§ What is required: Set down exactly the lines below, starting at the one that contains "пите, может когда нибудь закончат....(мечта)" and ending at the one that contains "что тебе повезло", with both of those lines included and nothing else.

§ Data for this exercise:
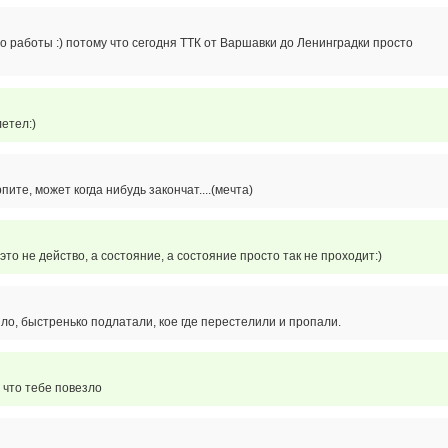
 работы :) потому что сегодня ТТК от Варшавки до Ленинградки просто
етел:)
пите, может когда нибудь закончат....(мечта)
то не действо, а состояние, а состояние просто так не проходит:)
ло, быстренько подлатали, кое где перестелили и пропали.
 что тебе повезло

* * *

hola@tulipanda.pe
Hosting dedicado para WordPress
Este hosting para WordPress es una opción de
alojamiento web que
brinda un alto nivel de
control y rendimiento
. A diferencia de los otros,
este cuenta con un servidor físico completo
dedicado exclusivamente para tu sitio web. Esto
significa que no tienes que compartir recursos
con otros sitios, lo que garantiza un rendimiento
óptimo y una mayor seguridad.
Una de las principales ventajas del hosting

§ Task result:
пите, может когда нибудь закончат....(мечта)
то не действо, а состояние, а состояние просто так не проходит:)
ло, быстренько подлатали, кое где перестелили и пропали.
 что тебе повезло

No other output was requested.